Ah, ma hai avuto un figlio? Non lo sapevo. Che bello! E come si chiama? Filippo che bel nome. Assomiglia a te, guarda che nasino all’insù.
Ciao, ma sei diventata mamma? Auguri, complimenti, com’è? Bravo? Che fortuna se ti dorme di notte. Assomiglia tutto al papà.
Com’è la vita a tre? E i nonni come si comportano? Chissà come sono felici.
Ecco, queste sono solo alcune delle domande che ricevo negli ultimi due mesi, cioè da quando è nato Filippo. A queste domande rispondo con il sorriso, sono felice di pesentare al mondo il mio piccolo, sono orgogliosa di mostrare il nostro pupo.
Poi, immancabilmente, arriva un’ultima, scomoda e snervante domanda: e il parto? E andato tutto bene?
A questa domanda rispondo sempre abbassando il tono della voce e lo sguardo. Rispondo tornando profondamente seria e, ancora adesso a distanza di due mesi, faticando a trattenere quel groppo in gola che rischia sempre di salire pericolosamente e di far scendere delle lacrime amare, rispondo: ho fatto un cesareo.
Già, ho fatto un cesareo e quindi il parto non è andato bene, non è andato come mi aspettavo, non è andato secondo i miei calcoli, non è andato come mi auguravano la miriade di libri e di testi che ho letto durante i nove mesi precedenti.

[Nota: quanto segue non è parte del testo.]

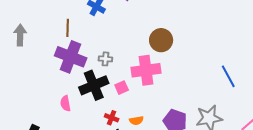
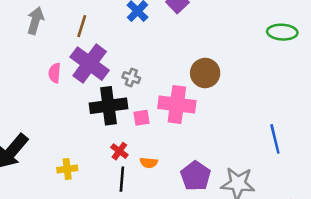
brown line: (68, 28) -> (82, 26), moved
pink semicircle: (65, 103) -> (55, 73), moved

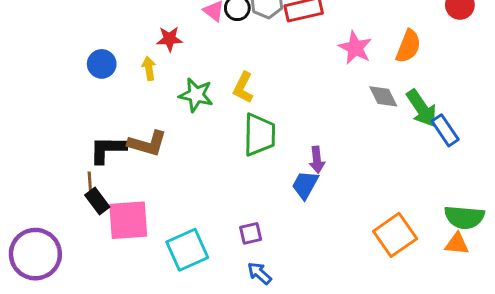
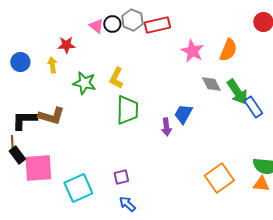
blue trapezoid: (305, 185) -> (183, 114), moved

Ho fatto un cesareo. O meglio, ho rotto le acque, ho iniziato il travaglio, ho continuato il travaglio per la bellezza di circa 40 ore (tra iniezioni di ossitocina, epidurale, vomito e pianti) e ho terminato il tutto con un cesareo perchè Filippo non ne voleva sapere di scendere e di appoggiare la sua testolina sul mio utero e di aiutarmi a far dilatare un utero che poi si è rivelato incapace di dilatarsi.

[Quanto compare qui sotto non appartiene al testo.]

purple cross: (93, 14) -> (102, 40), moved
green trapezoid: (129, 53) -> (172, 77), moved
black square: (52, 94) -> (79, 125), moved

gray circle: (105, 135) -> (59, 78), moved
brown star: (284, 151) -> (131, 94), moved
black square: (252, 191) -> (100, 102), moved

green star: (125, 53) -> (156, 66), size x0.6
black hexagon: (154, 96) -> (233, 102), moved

Generalmente questi incontri con conoscenti e amici si concludono con un sorriso imbarazzato e la tipica frase: bhe, l’importante è che stiate bene tutti e due.
Bhe, non è vero, non è vero che l’importante è che stiamo bene tutti e due. O meglio, certo stiamo bene tutti e due, Filippo è un bambino divertente e molto pacifico e io e mio marito siamo innamorati pazzi di lui. Ma io ho una cicatrice, una cicatrice fisica che si sta completamente rimarginando e una psicologica, che fatica a chiudersi e, con una regolarità spaventosa, torna ad aprirsi creando un solco nei pensieri felici di questo momento.
L’altro giorno, mentre il pupo dormiva e io ero in doccia, riflettevo su questa mia difficoltà nell’elaborare questo parto e allora ho capito, tutto mi è sembrato chiaro e palese. Io fatico ad accettare il mio parto, il cesareo, perchè ho la convinzione di non aver partorito, di non avercela fatta, di aver fallito. E perchè ho questa convinzione? Perchè in tutti i libri e articoli letti ho sempre trovato scritto che è importante il parto naturale, che è fondamentale per poter creare un legame con il proprio figlio dal primo minuto, perchè solo così si sviluppano gli ormoni dell’amore che servono poi a rafforzare quel legame indissolubile e profondo. Solo il parto naturale viene ampiamente descritto e raccontato, in maniera positiva, dalle mamme e dagli scrittori; solo il parto naturale viene mostrato nei video in internet. Il fatto che amici e conoscenti concludano i nostri incontri in maniera imbarazzata dicendo: e vabbé, l’importante è che stiate bene tutti e due, ecco questa è la prova che socialmente e culturalemnte, viviamo in un’epoca nella quale il parto naturale è altamente idealizzato e il parto cesareo altamente demonizzato. E quando si parla di taglio cesareo, ecco, i termini cambiano: si citano solo statistiche nelle quali viene evidenziato il fatto che gli ospedali tendono a fare sempre più cesarei per poter guadagnare di più, ma così facendo si perde la capacità di passare attraverso quel dolore così utile e necessario che comporta il parto naturale. Il fatto che vengano fatti sempre più tagli cesarei a discapito di parti naturali viene visto come il fallimento di quel compito prettamente femminile di mettere al mondo figli, capacità che le nostre nonne e forse ancora le nostre mamme avevano ancora. Il ricorso al taglio cesareo viene visto come un’incapacità, tipica della nostra società, di sopportare il dolore, la frustrazione e di avere pazienza e rispettare il corso della natura. Insomma, per farla breve, chi partorisce con un cesaro è sostanzialmente un’inetta, un’incapace e una fallita.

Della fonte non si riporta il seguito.